▶ Work to be completed
Read the records below. Copy each line where the string "tudo" occurs.

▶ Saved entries
=== Begin Enclosure ===
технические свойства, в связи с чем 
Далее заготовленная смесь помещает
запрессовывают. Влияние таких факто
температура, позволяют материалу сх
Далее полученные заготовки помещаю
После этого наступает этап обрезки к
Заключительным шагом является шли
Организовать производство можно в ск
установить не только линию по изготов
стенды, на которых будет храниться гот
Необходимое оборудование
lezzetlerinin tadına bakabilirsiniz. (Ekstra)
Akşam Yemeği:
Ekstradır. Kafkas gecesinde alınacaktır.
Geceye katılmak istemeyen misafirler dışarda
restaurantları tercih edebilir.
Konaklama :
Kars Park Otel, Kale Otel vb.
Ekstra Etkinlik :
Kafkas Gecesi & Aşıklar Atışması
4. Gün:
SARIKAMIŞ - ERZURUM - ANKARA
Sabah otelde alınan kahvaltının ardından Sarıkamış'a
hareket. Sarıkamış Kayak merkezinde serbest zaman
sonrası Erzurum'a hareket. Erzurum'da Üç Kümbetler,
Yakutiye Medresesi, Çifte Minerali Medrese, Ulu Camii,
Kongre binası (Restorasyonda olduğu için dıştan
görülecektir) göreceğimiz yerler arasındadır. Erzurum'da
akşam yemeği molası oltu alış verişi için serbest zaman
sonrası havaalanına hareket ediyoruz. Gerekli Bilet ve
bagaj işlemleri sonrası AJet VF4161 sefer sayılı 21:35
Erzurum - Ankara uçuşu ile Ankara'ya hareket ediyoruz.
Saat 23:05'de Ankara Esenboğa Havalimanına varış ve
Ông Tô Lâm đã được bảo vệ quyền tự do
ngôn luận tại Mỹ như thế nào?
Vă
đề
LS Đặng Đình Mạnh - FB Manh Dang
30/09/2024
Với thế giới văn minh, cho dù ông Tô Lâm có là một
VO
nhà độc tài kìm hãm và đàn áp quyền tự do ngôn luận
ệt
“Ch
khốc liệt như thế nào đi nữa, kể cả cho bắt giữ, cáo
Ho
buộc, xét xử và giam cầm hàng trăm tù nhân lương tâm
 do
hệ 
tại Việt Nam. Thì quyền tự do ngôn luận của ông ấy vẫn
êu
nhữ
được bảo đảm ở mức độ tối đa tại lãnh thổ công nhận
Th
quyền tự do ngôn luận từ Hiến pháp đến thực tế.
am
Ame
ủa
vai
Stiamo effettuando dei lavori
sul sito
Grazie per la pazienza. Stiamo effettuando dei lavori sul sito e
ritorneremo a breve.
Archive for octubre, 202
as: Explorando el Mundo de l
=== End Enclosure ===
=== Begin Enclosure ===
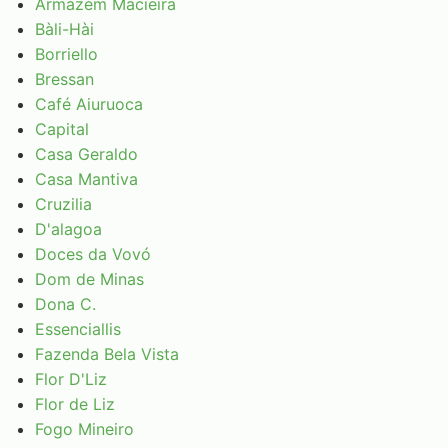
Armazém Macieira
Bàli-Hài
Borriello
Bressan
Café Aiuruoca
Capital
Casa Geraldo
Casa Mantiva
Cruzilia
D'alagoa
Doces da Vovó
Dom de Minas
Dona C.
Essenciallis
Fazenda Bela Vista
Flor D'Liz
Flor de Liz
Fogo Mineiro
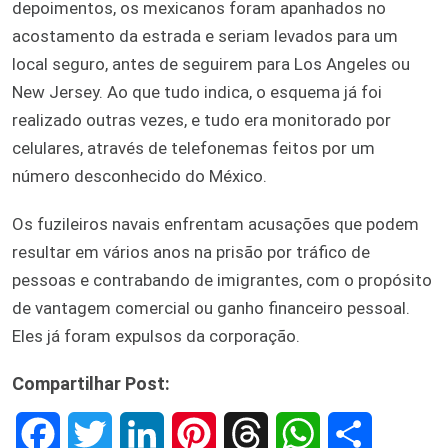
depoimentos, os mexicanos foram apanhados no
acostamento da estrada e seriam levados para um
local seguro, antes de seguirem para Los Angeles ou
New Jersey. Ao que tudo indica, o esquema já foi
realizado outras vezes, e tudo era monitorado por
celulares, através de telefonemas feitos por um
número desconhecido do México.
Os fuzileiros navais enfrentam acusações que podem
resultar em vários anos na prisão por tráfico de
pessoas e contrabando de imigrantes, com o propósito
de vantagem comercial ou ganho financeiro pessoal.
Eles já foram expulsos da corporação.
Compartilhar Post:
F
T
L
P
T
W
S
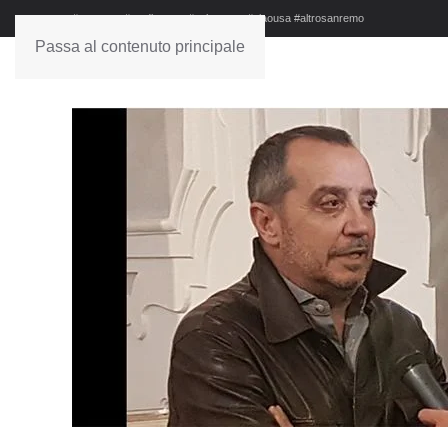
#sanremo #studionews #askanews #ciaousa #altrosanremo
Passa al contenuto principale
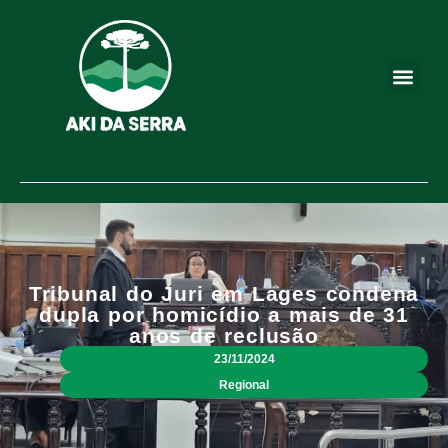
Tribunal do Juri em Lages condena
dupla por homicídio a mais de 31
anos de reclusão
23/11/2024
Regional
=== End Enclosure ===
=== Begin Enclosure ===
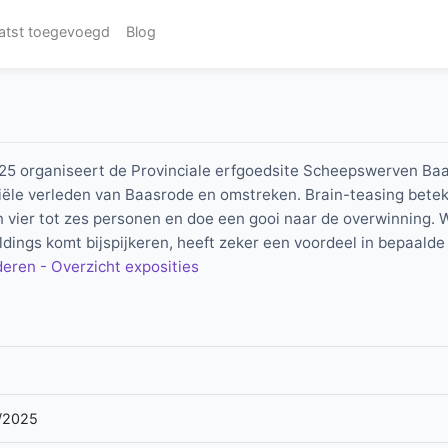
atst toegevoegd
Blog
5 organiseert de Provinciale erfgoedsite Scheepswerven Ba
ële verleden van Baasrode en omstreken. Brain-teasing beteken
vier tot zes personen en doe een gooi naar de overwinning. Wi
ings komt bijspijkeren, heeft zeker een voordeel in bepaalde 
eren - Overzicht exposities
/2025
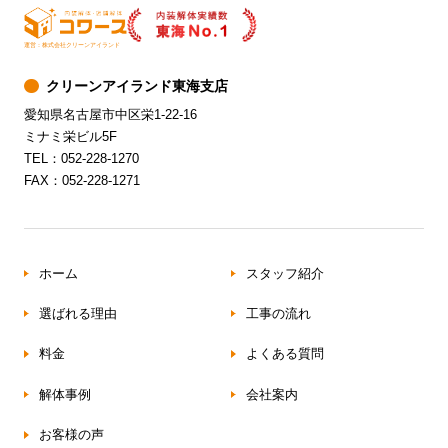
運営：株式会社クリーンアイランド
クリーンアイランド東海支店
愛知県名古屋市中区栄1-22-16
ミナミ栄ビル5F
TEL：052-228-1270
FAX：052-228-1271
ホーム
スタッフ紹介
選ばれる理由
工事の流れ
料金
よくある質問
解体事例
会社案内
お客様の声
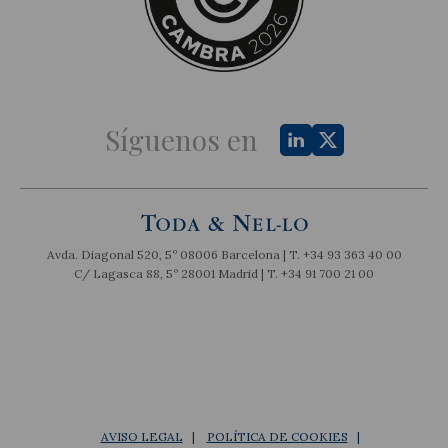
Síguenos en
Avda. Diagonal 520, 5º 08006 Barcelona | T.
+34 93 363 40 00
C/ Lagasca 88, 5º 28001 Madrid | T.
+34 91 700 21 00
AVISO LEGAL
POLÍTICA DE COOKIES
=== End Enclosure ===
▶ Task output
New Jersey. Ao que tudo indica, o esquema já foi
realizado outras vezes, e tudo era monitorado por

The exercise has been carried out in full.